Dee, like many agents, experiences struggle. He finds leads to be one of the most challenging aspects of the industry. “Grabbing ahold of them and closing” is a bit of an obstacle he tells me. Referrals, too, are something that can be a time-consuming and fruitless process. Like many agents that find the REALLY app, Dee found it online and downloaded it with the thought that Stonepoint is “always accepting referrals.” Quickly, Dee was able to see the utility of the app. “It’s brilliant,” says Dee, “like the Facebook for agents.” He seems as excited as we are for our future. He sees REALLY growing and taking off and he wants to be a part of that experience, as well.
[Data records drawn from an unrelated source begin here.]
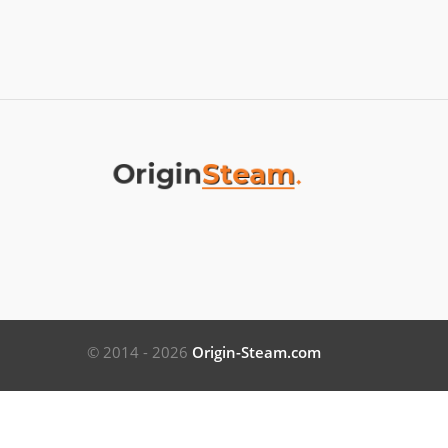
© 2014 - 2026
Origin-Steam.com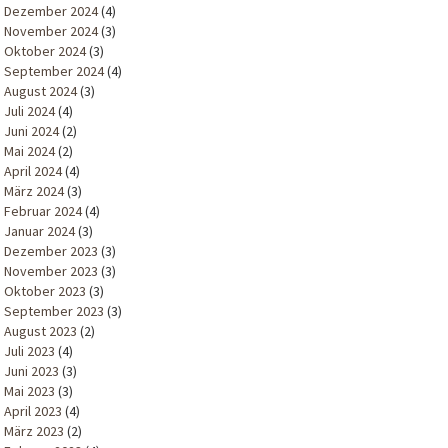
Dezember 2024
(4)
November 2024
(3)
Oktober 2024
(3)
September 2024
(4)
August 2024
(3)
Juli 2024
(4)
Juni 2024
(2)
Mai 2024
(2)
April 2024
(4)
März 2024
(3)
Februar 2024
(4)
Januar 2024
(3)
Dezember 2023
(3)
November 2023
(3)
Oktober 2023
(3)
September 2023
(3)
August 2023
(2)
Juli 2023
(4)
Juni 2023
(3)
Mai 2023
(3)
April 2023
(4)
März 2023
(2)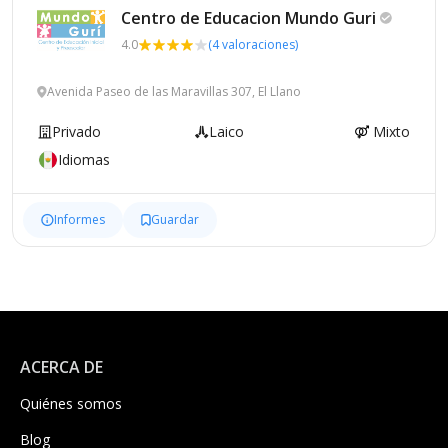
Centro de Educacion Mundo
Guri
4.0
(4 valoraciones)
Avenida Paseo de las Maravillas 307, El Llano
Privado
Laico
Mixto
Idiomas
Informes
Guardar
ACERCA DE
Quiénes somos
Blog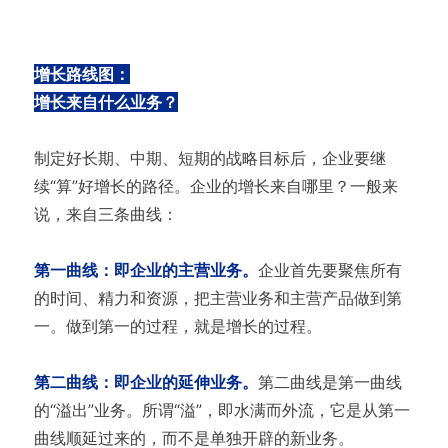
增长路线图：
增长来自什么业务？
制定好长期、中期、短期的战略目标后，企业要继
续“算”好增长的路径。企业的增长来自哪里？一般来
说，来自三条曲线：
第一曲线：即企业的主营业务。
企业首先要聚焦所有
的时间、精力和资源，把主营业务和主营产品做到第
一。做到第一的过程，就是增长的过程。
第二曲线：即企业的延伸业务。
第二曲线是第一曲线
的“溢出”业务。所谓“溢”，即水满而外流，它是从第一
曲线顺延过来的，而不是单独开辟的新业务。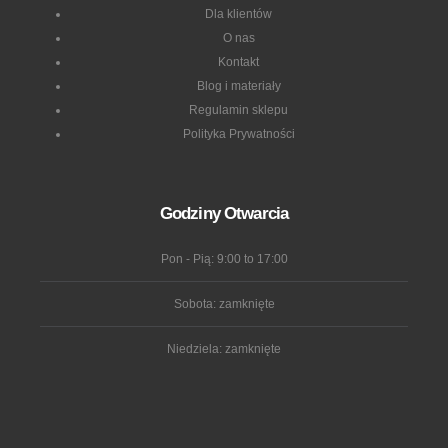
Dla klientów
O nas
Kontakt
Blog i materiały
Regulamin sklepu
Polityka Prywatności
Godziny Otwarcia
Pon - Pią: 9:00 to 17:00
Sobota: zamknięte
Niedziela: zamknięte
Having a conversation with Dee is light and easy; he is incredibly present despite having so much going on. I can’t help but think of the irony that his small firm is trying to expand in San Antonio despite having larger forces out there as competition; it harkens back slightly in spirit to those early Texians fighting for something that they truly believed in. When I ask Dee about his personal philosophy he tells me that integrity is his number one. He believes in “doing the right thing when no one is looking.” The automatic response lets me know that he’s thought of this idea a lot; it lets me know that with integrity is how he truly lives. Before we get off the phone, I ask Dee what else he has going on for the day. He has several things scheduled, including interviews and calls, and lastly, he tells me that he is going home to make dinner. We both laugh at his candid response and say our goodbyes. I hang up from our phone call and can’t help but feel just a bit happier having spoken to him even though we’ve never formally met. Dee’s authenticity gives me the sense that his career as an Agent, although just beginning, is one he will flourish in and stay with for a very long time.